Materials. Collagenase (type V), leupeptin, IBMX, glucagon, GLP-1-(7-36)amide, epinephrine, forskolin, dibutyryl cAMP (DBcAMP), and bile acids (cholic acid, taurocholic acid, deoxycholic acid, chenodeoxycholic acid, ursodeoxycholic acid) were purchased from Sigma (St. Louis, MO). Bovine serum albumin (fraction V) was from Chemicon International (Temecula, CA). GIP was from the Peptide Institute (Osaka, Japan). Bilirubin and phenylmethylsulfonyl fluoride (PMSF) were from Wako (Osaka, Japan). The bilirubin assay kit was from Azwell (Osaka, Japan). The insulin radioimmunoassay kit was purchased from Eiken Chemical (Tokyo, Japan). The enzyme-linked immunoassay (ELISA) kits for cAMP, insulin, "active" GLP-1 (which recognizes the NH2 terminus of GLP-1), and GIP were from Cayman (Ann Arbor, MI), Seikagaku Kogyo (Tokyo, Japan), Linco Research (St. Charles, MO), and Peninsula Laboratories (Belmont, CA), respectively. Anti-G protein antibodies Gsalpha and Gialpha 1/2 were from Gramsch (Schwabhausen, Germany), and Gialpha 3/oalpha was from Biomol Research Laboratories (Plymouth Meeting, PA). Polyvinylidene difluoride (PVDF) membranes for Western blotting (Immobilon) were from Millipore (Bedford, MA).

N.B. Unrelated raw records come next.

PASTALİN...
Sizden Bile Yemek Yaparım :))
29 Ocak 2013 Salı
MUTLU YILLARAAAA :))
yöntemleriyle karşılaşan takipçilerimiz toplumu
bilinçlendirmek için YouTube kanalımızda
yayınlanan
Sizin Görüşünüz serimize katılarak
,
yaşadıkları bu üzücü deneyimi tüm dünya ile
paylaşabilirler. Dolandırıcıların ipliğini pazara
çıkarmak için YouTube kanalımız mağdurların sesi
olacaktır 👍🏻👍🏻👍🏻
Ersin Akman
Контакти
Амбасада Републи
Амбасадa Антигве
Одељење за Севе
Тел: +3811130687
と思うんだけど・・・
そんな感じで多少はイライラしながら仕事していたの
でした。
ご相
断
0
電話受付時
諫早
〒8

Bile duct ligation. Male Wistar rats (body wt 200-250 g) underwent laparotomy under general anesthesia with diethyl ether. The common bile duct was identified and ligated close to the liver to avoid any congestion of pancreatic juice, because there is evidence that ligation of the pancreatic ducts affects secretory activity of the rabbit pancreatic beta -cell (8) and causes atrophy of rat islet cells (19). Evident jaundice appeared 3-7 days after operation, and loss of body weight and dark-colored urine were also observed. For sham operation, only laparotomy was performed. Total bilirubin levels were 0.18 ± 0.023 (SE), 0.25 ± 0.08, and 6.37 ± 0.57 mg/dl for normal (nonoperated), sham-operated, and BDL rats, respectively, significantly higher in the BDL group than in the other two groups, P < 0.001, n = 5-7. Direct bilirubin levels were also raised in the BDL group (4.51 ± 0.16 mg/dl, n = 5), whereas the levels were undetectable in most of the samples in the normal and sham groups. These rats were killed for islet isolation within the following 4 wk (1-5 wk after operation).

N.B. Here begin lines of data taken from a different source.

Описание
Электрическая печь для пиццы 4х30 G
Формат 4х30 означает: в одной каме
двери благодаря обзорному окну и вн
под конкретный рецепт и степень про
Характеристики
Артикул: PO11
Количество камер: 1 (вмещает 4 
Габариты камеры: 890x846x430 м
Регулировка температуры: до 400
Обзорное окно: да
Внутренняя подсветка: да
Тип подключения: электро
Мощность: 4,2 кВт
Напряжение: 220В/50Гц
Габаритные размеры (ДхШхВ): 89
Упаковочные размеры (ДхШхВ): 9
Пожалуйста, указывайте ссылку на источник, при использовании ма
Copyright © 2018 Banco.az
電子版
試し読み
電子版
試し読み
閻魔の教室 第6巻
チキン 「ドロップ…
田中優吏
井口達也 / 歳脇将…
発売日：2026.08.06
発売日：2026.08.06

Blood sampling for intraperitoneal glucose tolerance test and hormone assay. After rats fasted overnight, an intraperitoneal glucose tolerance test was carried out. Glucose (2 g/kg body wt) dissolved in saline was injected intraperitoneally. Blood glucose levels were measured by a compact glucose analyzer (MediSafe, Terumo, Tokyo, Japan) at 0 (before), 30, 60, and 120 min after injection. Serum samples for glucagon, GLP-1, and GIP assay were taken by cardiac puncture. Glucagon and GIP were measured by RIA, and active GLP-1 was measured by ELISA.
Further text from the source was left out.